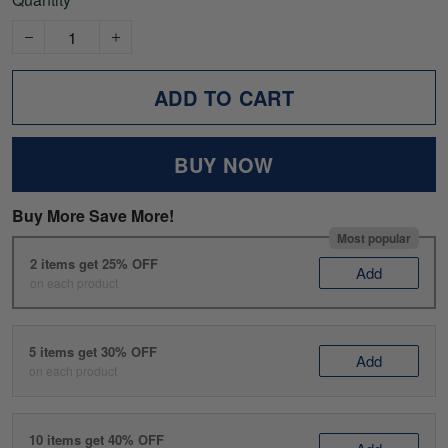
ADD TO CART
BUY NOW
Buy More Save More!
Most popular
2 items get 25% OFF
Add
on each product
5 items get 30% OFF
Add
on each product
10 items get 40% OFF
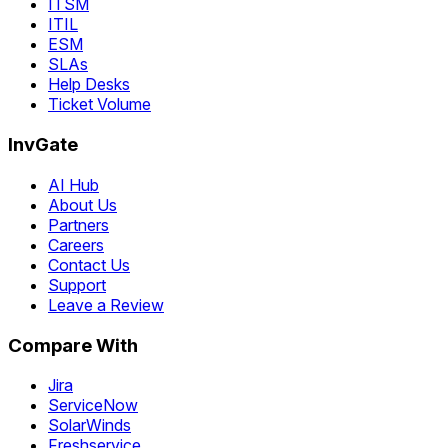
ITSM
ITIL
ESM
SLAs
Help Desks
Ticket Volume
InvGate
AI Hub
About Us
Partners
Careers
Contact Us
Support
Leave a Review
Compare With
Jira
ServiceNow
SolarWinds
Freshservice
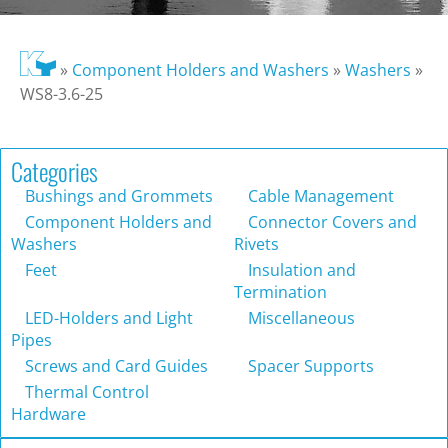
»
Component Holders and Washers
»
Washers
»
WS8-3.6-25
Categories
Bushings and Grommets
Cable Management
Component Holders and
Connector Covers and
Washers
Rivets
Feet
Insulation and
Termination
LED-Holders and Light
Miscellaneous
Pipes
Screws and Card Guides
Spacer Supports
Thermal Control
Hardware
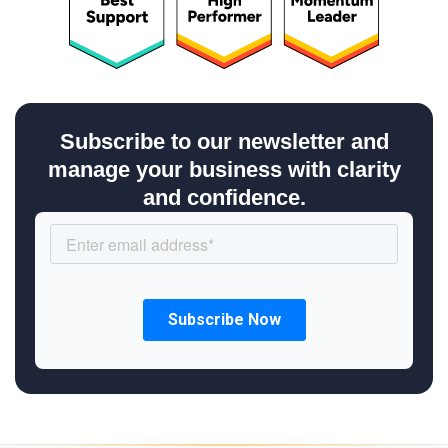
Subscribe to our newsletter and
manage your business with clarity
and confidence.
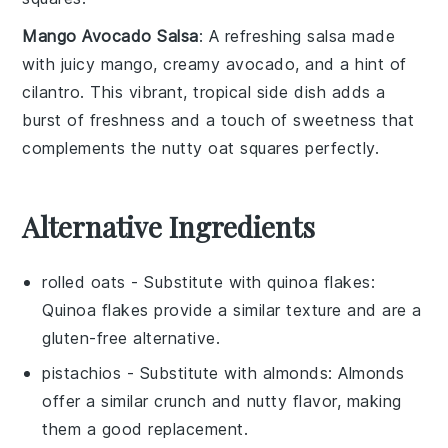
Mango Avocado Salsa
: A refreshing
salsa
made
with juicy
mango
, creamy
avocado
, and a hint of
cilantro
. This vibrant, tropical side dish adds a
burst of freshness and a touch of sweetness that
complements the nutty oat squares perfectly.
Alternative Ingredients
rolled oats
- Substitute with
quinoa flakes
:
Quinoa flakes provide a similar texture and are a
gluten-free alternative.
pistachios
- Substitute with
almonds
: Almonds
offer a similar crunch and nutty flavor, making
them a good replacement.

> EXERCISE GOAL
When you copy the records above, keep every word exact but leave out the pictures.

> SOLUTION
ADD TO CART
BUY NOW
Buy More Save More!
Most popular
2 items get 25% OFF
Add
on each product
5 items get 30% OFF
Add
on each product
10 items get 40% OFF
ITSM
ITIL
ESM
SLAs
Help Desks
Ticket Volume
InvGate
AI Hub
About Us
Partners
Careers
Contact Us
Support
Leave a Review
Compare With
Jira
ServiceNow
SolarWinds
Freshservice
»
Component Holders and Washers
»
Washers
»
WS8-3.6-25
Categories
Bushings and Grommets
Cable Management
Component Holders and
Connector Covers and
Washers
Rivets
Feet
Insulation and
Termination
LED-Holders and Light
Miscellaneous
Pipes
Screws and Card Guides
Spacer Supports
Thermal Control
Hardware
Subscribe to our newsletter and
manage your business with clarity
and confidence.
Mango Avocado Salsa
: A refreshing
salsa
made
with juicy
mango
, creamy
avocado
, and a hint of
cilantro
. This vibrant, tropical side dish adds a
burst of freshness and a touch of sweetness that
complements the nutty oat squares perfectly.
Alternative Ingredients
rolled oats
- Substitute with
quinoa flakes
:
Quinoa flakes provide a similar texture and are a
gluten-free alternative.
pistachios
- Substitute with
almonds
: Almonds
offer a similar crunch and nutty flavor, making
them a good replacement.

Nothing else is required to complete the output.